I’ve written a couple of times about a book that has fascinated me for some time, Margaret Livingstone‘s “Vision and Art: The Biology of Seeing”. Written by a Harvard neurobiologist, it is a surprisingly approachable explanation of how we’re wired to see and the application of that understanding to art. I’m not a fan of the sciences, but this book’s illustrations go a long way to making a complex subject relatively simple.

When writing about my “drying mantle” the other day, I wrote about how color balance changes based on the amount of available light illuminating the painting.
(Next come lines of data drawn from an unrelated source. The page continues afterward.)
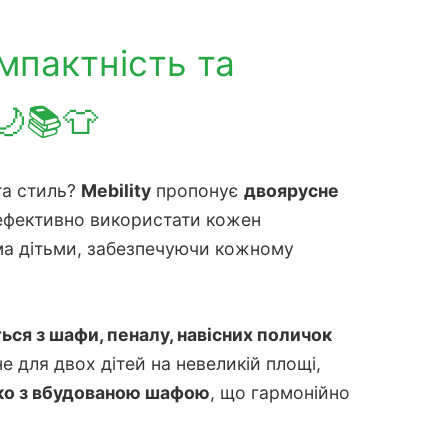
мпактність та
🌙📚👕
та стиль?
Mebility
пропонує
двоярусне
ефективно використати кожен
ома дітьми, забезпечуючи кожному
ься з шафи, пеналу, навісних поличок
е для двох дітей на невеликій площі,
ко з вбудованою шафою
, що гармонійно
This is backed up by our visual systems biology.
It’s a bit too complex to explain in a short blog post, but this Wikipedia entry on the Luminosity gives a relatively short overview.  The impacts to viewers of your art include the following facts:

  • Our visual system is more responsive to Green and Yellow light than Red, Blue to Violet (see the diagram below–the colors in center are most visible in daylight whereas colors towards the ends less so).  Therefore, if your painting is placed in low light, the green and yellows will hold up, whereas the blues, violets and reds will loose their intensity.
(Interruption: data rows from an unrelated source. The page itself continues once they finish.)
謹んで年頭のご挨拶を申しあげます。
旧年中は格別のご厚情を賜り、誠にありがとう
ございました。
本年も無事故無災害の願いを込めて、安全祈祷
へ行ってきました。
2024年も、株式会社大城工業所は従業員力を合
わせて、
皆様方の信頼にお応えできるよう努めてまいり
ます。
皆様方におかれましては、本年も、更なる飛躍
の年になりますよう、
  • Colors also change value based on light.  In low light, reds become darker and blues become lighter.  If for example you were to paint cherries in a blue bowl of the same value (or even a blue darker than the cherries), in low light, the red cherries will look darker.

Of course, in the end, these differences in visual perception are interesting, but ultimately not crucial.  Our intentions as artists, as communicated through design, brush stroke and of course subject matter is much more important.